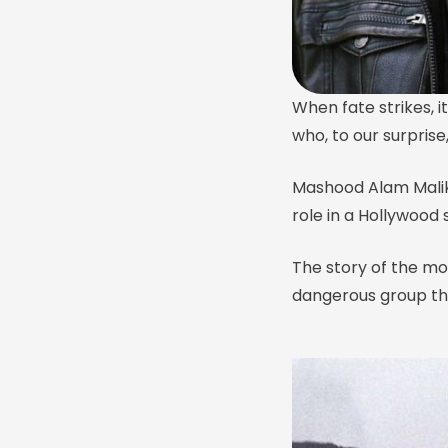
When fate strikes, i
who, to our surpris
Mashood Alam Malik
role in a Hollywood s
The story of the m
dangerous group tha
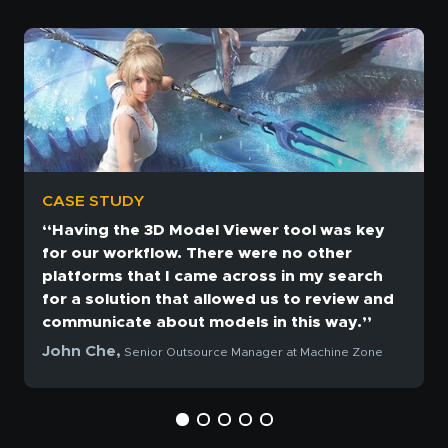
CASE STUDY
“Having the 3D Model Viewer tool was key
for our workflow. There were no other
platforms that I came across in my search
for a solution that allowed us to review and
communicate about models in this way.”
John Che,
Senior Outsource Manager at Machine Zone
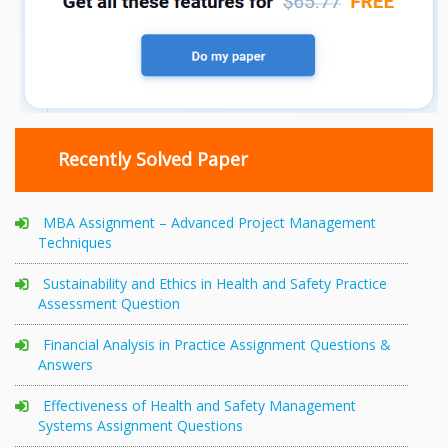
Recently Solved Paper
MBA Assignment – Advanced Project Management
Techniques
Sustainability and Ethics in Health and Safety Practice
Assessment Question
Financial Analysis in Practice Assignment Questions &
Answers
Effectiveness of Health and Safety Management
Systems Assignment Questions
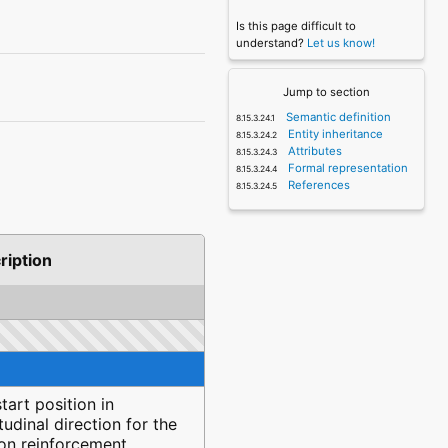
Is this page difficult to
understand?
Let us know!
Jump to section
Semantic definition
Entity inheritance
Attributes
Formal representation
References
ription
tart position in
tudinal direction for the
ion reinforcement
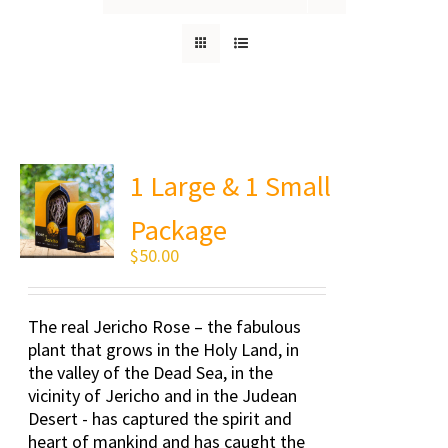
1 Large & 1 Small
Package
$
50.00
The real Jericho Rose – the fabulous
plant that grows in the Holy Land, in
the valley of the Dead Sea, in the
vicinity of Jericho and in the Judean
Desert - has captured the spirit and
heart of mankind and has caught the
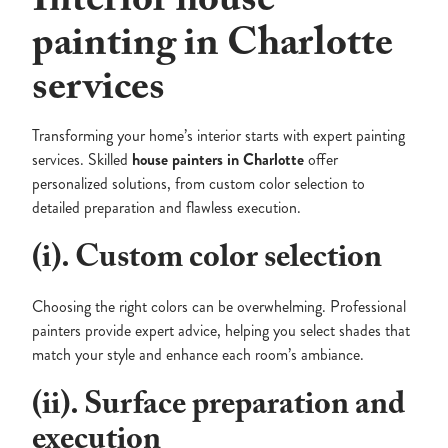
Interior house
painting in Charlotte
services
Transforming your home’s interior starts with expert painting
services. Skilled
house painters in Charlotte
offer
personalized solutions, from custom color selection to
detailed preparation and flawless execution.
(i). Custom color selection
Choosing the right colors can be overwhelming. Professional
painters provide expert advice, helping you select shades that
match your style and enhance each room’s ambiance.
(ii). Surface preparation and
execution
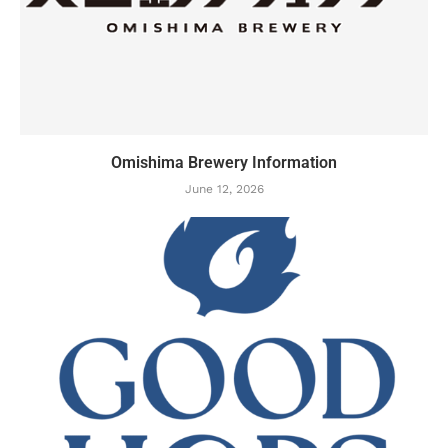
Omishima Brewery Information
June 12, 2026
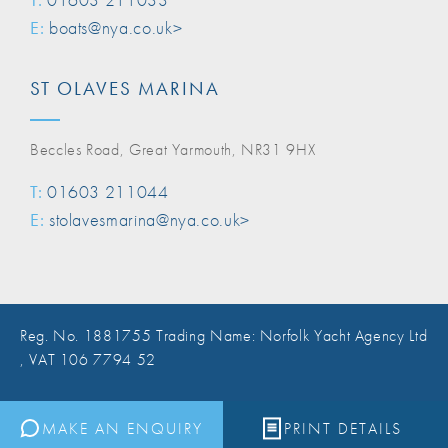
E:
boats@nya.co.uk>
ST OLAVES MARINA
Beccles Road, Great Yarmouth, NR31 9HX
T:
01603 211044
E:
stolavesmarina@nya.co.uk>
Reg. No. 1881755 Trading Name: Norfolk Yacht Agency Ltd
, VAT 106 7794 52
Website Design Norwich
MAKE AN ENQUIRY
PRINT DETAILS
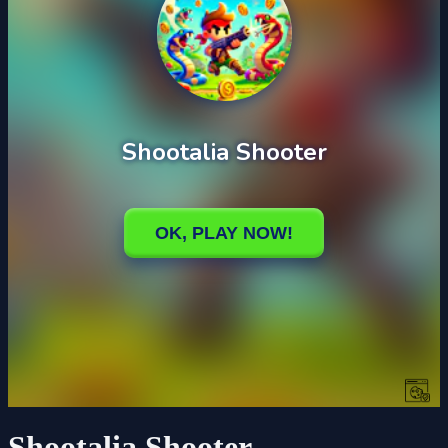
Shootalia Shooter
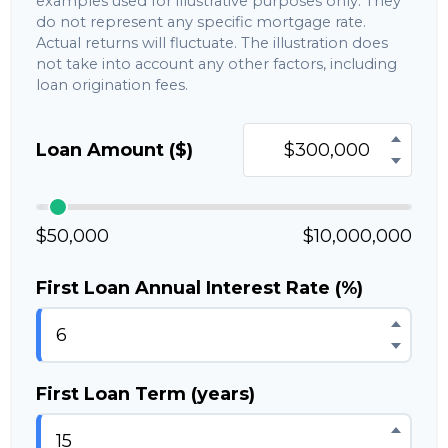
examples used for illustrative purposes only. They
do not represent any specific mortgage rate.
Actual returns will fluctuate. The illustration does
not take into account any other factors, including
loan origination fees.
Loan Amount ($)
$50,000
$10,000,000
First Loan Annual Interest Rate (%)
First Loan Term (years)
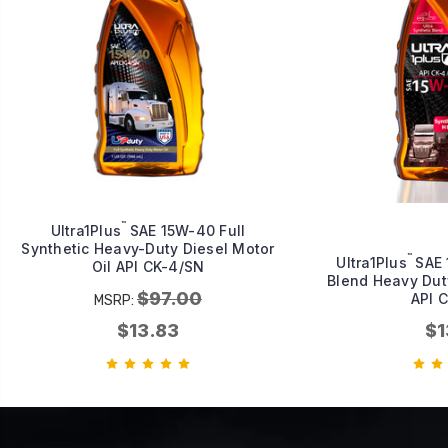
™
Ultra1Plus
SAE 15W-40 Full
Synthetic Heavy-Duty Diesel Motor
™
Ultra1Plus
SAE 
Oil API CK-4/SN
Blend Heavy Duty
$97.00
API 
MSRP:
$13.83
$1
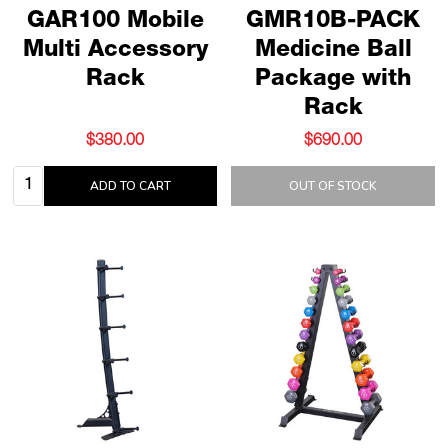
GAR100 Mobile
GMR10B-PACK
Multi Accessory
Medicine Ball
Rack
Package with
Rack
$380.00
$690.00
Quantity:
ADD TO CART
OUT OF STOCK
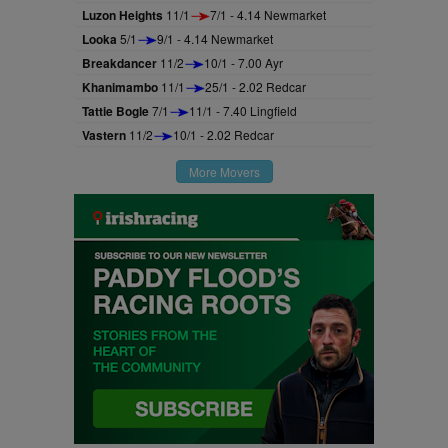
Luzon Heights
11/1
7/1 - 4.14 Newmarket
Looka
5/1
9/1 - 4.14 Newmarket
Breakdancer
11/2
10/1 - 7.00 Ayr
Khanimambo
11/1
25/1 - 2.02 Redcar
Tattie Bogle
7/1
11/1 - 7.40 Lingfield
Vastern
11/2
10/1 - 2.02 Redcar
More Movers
★ ★ ★
__AIM OF THE EXERCISE__
Once the pictures are dropped, please print every remaining line of the material verbatim.

__WRITTEN ANSWER__
When fate strikes, i
who, to our surpris
Mashood Alam Malik
role in a Hollywood s
The story of the m
dangerous group tha
CASE STUDY
“Having the 3D Model Viewer tool was key
for our workflow. There were no other
platforms that I came across in my search
for a solution that allowed us to review and
communicate about models in this way.”
John Che,
Senior Outsource Manager at Machine Zone
Recently Solved Paper
MBA Assignment – Advanced Project Management
Techniques
Sustainability and Ethics in Health and Safety Practice
Assessment Question
Financial Analysis in Practice Assignment Questions &
Answers
Effectiveness of Health and Safety Management
Systems Assignment Questions
Is this page difficult to
understand?
Let us know!
Jump to section
Semantic definition
Entity inheritance
Attributes
Formal representation
References
ription
tart position in
tudinal direction for the
ion reinforcement
1 Large & 1 Small
Package
$
50.00
The real Jericho Rose – the fabulous
plant that grows in the Holy Land, in
the valley of the Dead Sea, in the
vicinity of Jericho and in the Judean
Desert - has captured the spirit and
heart of mankind and has caught the
Interior house
painting in Charlotte
services
Transforming your home’s interior starts with expert painting
services. Skilled
house painters in Charlotte
offer
personalized solutions, from custom color selection to
detailed preparation and flawless execution.
(i). Custom color selection
Choosing the right colors can be overwhelming. Professional
painters provide expert advice, helping you select shades that
match your style and enhance each room’s ambiance.
(ii). Surface preparation and
execution
Omishima Brewery Information
June 12, 2026
E:
boats@nya.co.uk>
ST OLAVES MARINA
Beccles Road, Great Yarmouth, NR31 9HX
T:
01603 211044
E:
stolavesmarina@nya.co.uk>
Reg. No. 1881755 Trading Name: Norfolk Yacht Agency Ltd
, VAT 106 7794 52
Website Design Norwich
MAKE AN ENQUIRY
PRINT DETAILS
Shootalia Shooter
examples used for illustrative purposes only. They
do not represent any specific mortgage rate.
Actual returns will fluctuate. The illustration does
not take into account any other factors, including
loan origination fees.
Loan Amount ($)
$50,000
$10,000,000
First Loan Annual Interest Rate (%)
First Loan Term (years)
™
Ultra1Plus
SAE 15W-40 Full
Synthetic Heavy-Duty Diesel Motor
™
Ultra1Plus
SAE 
Oil API CK-4/SN
Blend Heavy Duty
$97.00
API 
MSRP:
$13.83
$1
GAR100 Mobile
GMR10B-PACK
Multi Accessory
Medicine Ball
Rack
Package with
Rack
$380.00
$690.00
Quantity:
ADD TO CART
OUT OF STOCK
Luzon Heights
11/1
7/1 - 4.14 Newmarket
Looka
5/1
9/1 - 4.14 Newmarket
Breakdancer
11/2
10/1 - 7.00 Ayr
Khanimambo
11/1
25/1 - 2.02 Redcar
Tattie Bogle
7/1
11/1 - 7.40 Lingfield
Vastern
11/2
10/1 - 2.02 Redcar
More Movers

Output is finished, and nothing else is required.